Takeaway: Rising near-term US inflation expectations, coupled with strong growth in consumer credit, indicate that US households remain confident in borrowing and spending. This trend suggests persistent domestic demand, which could influence Federal Reserve policy amid mixed signals from price pressures and economic activity.

WHAT HAPPENED OVERNIGHT

  • Nasdaq hits record, S&P 500 rises on rate-cut bets 
    • Nasdaq closed at a record high, supported by Broadcom’s 3.2% gain on AI-driven revenue optimism.
    • S&P 500 advanced as investors priced in potential Fed interest rate cuts after weak jobs data.
    • Robinhood Markets surged 16% and AppLovin jumped 12%, ahead of their S&P 500 inclusion on September 22.

  • US Treasury yields slip as rate-cut expectations persist
    • US Treasury 10-year yield eased to 4.047%, lowest since April, pausing a three-day slide.
    • 30-year bond yield fell to 4.697%, while 2-year note yield dropped to 3.497%.
    • Investors awaited key inflation reports PPI on Wednesday, CPI on Thursday to gauge Fed’s near-term rate decisions.
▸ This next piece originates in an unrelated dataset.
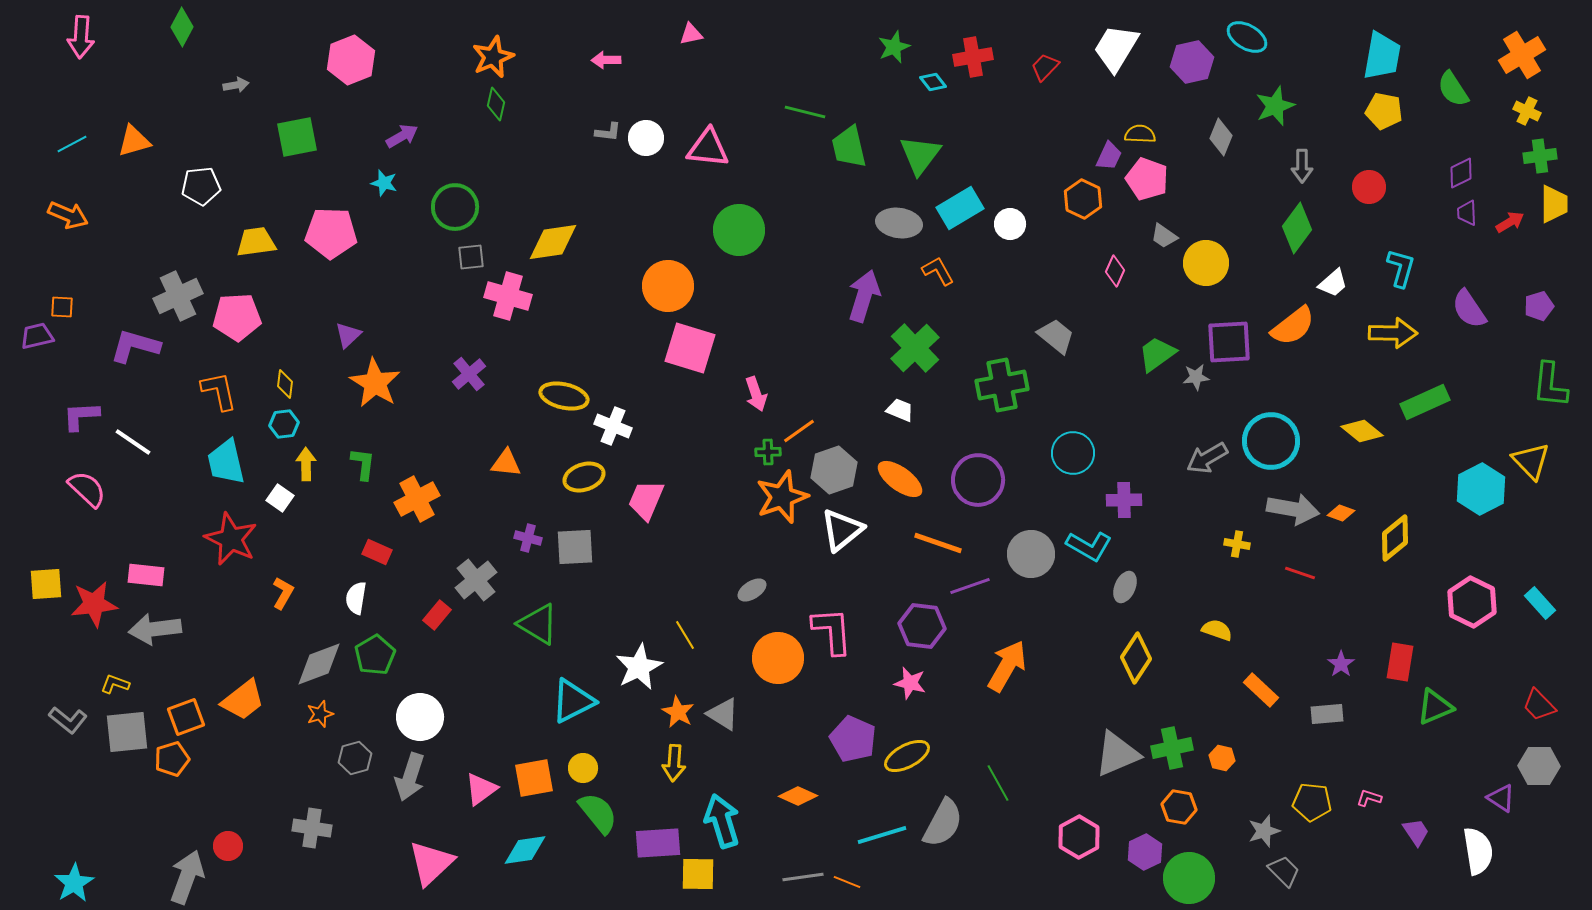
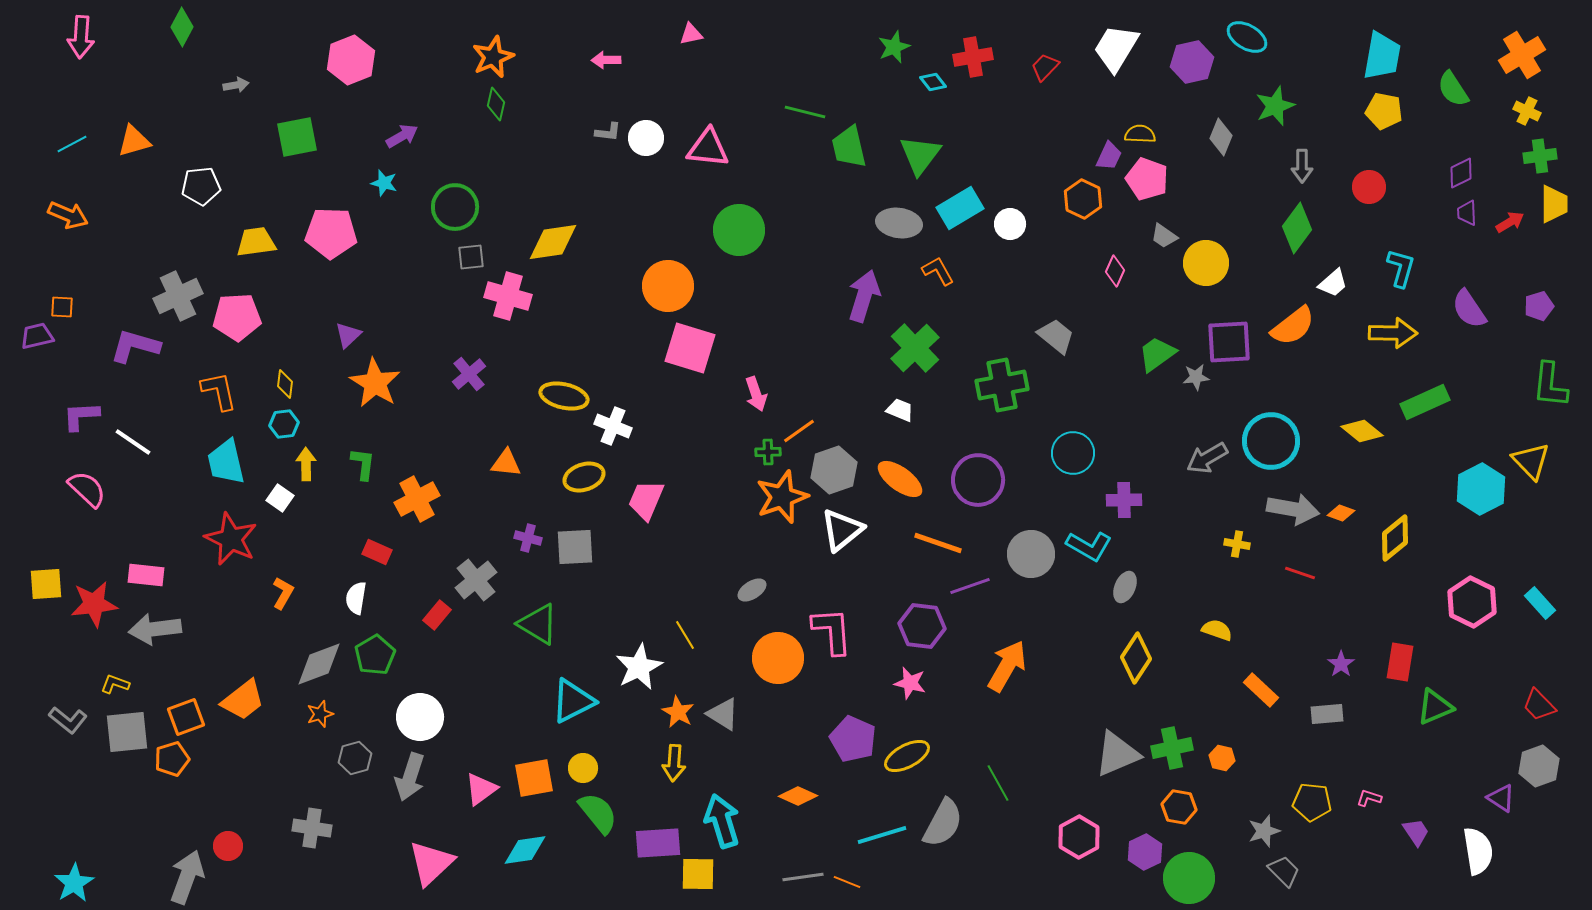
gray hexagon at (1539, 766): rotated 21 degrees counterclockwise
  • US dollar weakened amid Fed rate cut bets
    • The US dollar index declined by 0.42% to 97.46, continuing its fall following the latest US jobs report and expectations of a Federal Reserve rate cut.
    • Euro gained 0.36% to $1.1759 despite political turmoil in France following Prime Minister Bayrou’s ousting.
    • Dollar edged up 0.04% to 147.44 yen as markets reacted to Japanese PM Ishiba’s resignation.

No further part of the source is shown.